***** Excerpted data *****

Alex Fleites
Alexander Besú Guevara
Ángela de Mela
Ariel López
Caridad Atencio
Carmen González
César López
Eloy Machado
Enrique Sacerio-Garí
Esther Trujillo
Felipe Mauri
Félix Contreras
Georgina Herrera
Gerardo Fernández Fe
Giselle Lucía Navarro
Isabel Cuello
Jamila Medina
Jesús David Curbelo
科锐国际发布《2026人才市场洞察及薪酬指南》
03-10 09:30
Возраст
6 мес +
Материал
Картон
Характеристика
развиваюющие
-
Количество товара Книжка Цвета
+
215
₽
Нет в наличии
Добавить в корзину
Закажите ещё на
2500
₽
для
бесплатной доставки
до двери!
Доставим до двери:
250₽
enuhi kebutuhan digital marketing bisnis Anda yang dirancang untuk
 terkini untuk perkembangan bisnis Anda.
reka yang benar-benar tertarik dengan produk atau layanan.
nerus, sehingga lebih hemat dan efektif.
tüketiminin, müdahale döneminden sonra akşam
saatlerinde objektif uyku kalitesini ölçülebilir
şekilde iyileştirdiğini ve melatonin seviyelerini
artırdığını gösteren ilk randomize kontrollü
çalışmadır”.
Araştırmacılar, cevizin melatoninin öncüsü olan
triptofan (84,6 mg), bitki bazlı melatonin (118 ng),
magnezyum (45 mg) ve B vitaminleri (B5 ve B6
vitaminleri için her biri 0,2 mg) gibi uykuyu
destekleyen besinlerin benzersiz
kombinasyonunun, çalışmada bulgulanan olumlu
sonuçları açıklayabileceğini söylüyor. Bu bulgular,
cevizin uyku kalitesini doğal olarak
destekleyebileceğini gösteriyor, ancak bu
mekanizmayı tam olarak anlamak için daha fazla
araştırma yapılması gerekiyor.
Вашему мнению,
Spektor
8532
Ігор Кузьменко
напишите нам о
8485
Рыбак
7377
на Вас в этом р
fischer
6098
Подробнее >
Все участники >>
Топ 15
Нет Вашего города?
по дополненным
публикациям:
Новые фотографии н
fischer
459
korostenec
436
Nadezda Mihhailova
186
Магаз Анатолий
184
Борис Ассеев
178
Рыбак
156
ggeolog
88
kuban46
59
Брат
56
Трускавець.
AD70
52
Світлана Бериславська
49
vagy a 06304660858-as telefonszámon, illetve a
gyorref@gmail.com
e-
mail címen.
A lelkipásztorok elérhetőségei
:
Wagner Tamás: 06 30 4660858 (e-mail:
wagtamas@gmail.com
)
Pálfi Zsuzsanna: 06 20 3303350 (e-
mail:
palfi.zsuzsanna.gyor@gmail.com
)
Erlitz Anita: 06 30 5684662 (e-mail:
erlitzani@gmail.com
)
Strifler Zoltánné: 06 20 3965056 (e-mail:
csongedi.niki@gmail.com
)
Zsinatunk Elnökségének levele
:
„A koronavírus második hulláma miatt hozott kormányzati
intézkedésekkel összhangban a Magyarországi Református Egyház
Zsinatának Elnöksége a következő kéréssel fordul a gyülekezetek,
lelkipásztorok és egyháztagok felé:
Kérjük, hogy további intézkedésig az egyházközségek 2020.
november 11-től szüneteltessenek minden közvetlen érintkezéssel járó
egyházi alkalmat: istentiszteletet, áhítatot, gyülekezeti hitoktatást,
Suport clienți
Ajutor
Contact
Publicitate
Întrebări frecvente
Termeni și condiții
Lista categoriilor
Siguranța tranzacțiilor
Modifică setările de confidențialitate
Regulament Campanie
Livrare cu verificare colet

*****

Whenever the word "olarak" appears in a line of the listing, copy out that line.

Answer box:
cevizin uyku kalitesini doğal olarak
mekanizmayı tam olarak anlamak için daha fazla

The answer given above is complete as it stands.